US 12,125,193 B2
Method for detecting defect in products and electronic device using method
I-Hua Chen, New Taipei (TW); Tung-Tso Tsai, New Taipei (TW); Chin-Pin Kuo, New Taipei (TW); and Tzu-Chen Lin, New Taipei (TW)
Assigned to HON HAI PRECISION INDUSTRY CO., LTD., New Taipei (TW)
Filed by HON HAI PRECISION INDUSTRY CO., LTD., New Taipei (TW)
Filed on Jan. 11, 2022, as Appl. No. 17/572,859.
Claims priority of application No. 202110037669.8 (CN), filed on Jan. 12, 2021.
Prior Publication US 2022/0222799 A1, Jul. 14, 2022
Int. Cl. G06T 7/00 (2017.01); G06F 18/214 (2023.01); G06F 18/22 (2023.01); G06V 10/40 (2022.01); G06V 10/764 (2022.01); G06V 10/82 (2022.01)

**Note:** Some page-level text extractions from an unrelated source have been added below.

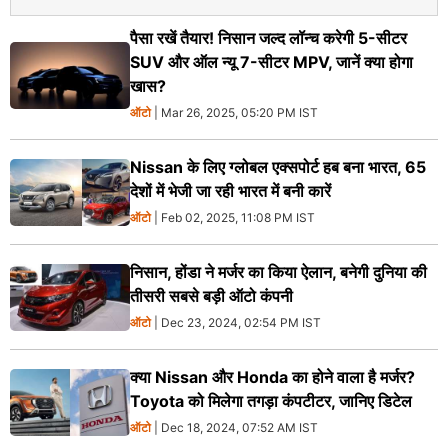
पैसा रखें तैयार! निसान जल्द लॉन्च करेगी 5-सीटर
SUV और ऑल न्यू 7-सीटर MPV, जानें क्या होगा
खास?
ऑटो
| Mar 26, 2025, 05:20 PM IST
Nissan के लिए ग्लोबल एक्सपोर्ट हब बना भारत, 65
देशों में भेजी जा रही भारत में बनी कारें
ऑटो
| Feb 02, 2025, 11:08 PM IST
निसान, होंडा ने मर्जर का किया ऐलान, बनेगी दुनिया की
तीसरी सबसे बड़ी ऑटो कंपनी
ऑटो
| Dec 23, 2024, 02:54 PM IST
क्या Nissan और Honda का होने वाला है मर्जर?
Toyota को मिलेगा तगड़ा कंपटीटर, जानिए डिटेल
ऑटो
| Dec 18, 2024, 07:52 AM IST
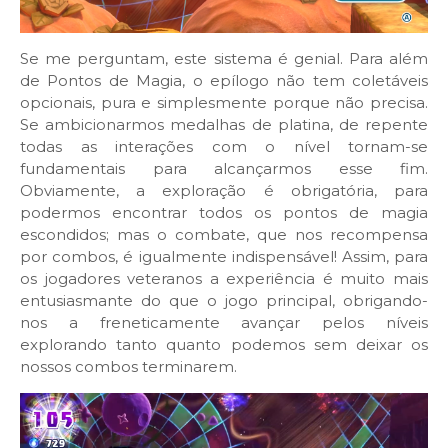
Se me perguntam, este sistema é genial. Para além
de Pontos de Magia, o epílogo não tem coletáveis
opcionais, pura e simplesmente porque não precisa.
Se ambicionarmos medalhas de platina, de repente
todas as interações com o nível tornam-se
fundamentais para alcançarmos esse fim.
Obviamente, a exploração é obrigatória, para
podermos encontrar todos os pontos de magia
escondidos; mas o combate, que nos recompensa
por combos, é igualmente indispensável! Assim, para
os jogadores veteranos a experiência é muito mais
entusiasmante do que o jogo principal, obrigando-
nos a freneticamente avançar pelos níveis
explorando tanto quanto podemos sem deixar os
nossos combos terminarem.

CPC G06T 7/001 (2013.01) [G06F 18/214 (2023.01); G06F 18/22 (2023.01); G06V 10/40 (2022.01); G06V 10/764 (2022.01); G06V 10/82 (2022.01); G06T 2207/20081 (2013.01); G06T 2207/20084 (2013.01); G06T 2207/30108 (2013.01)] 17 Claims
OG exemplary drawing
 
1. A method for detecting defect comprising:
importing a plurality of flawless images into an autoencoder for model training to obtain a plurality of reconstructed images;
comparing the reconstructed images with the flawless images to obtain a plurality of groups of test errors;
selecting an error threshold from the plurality of the groups of the test errors according to preset rules;
obtaining an image to be tested, and a reconstructed image to be tested and an error to be tested;
determining detection result of the image to be tested according to the error to be tested and the error threshold;
importing the image to be tested into a classifier for defect classification to output a classification result when the image to be tested is defective;
extracting all pixels of the reconstructed image and the flawless images;
comparing the pixel values of each pixel of the reconstructed image and the flawless image respectively to obtain the pixel value difference of each pixel; and
calculating an expected value of the square of the pixel value difference of each pixel point to obtain the plurality of the groups of the test errors.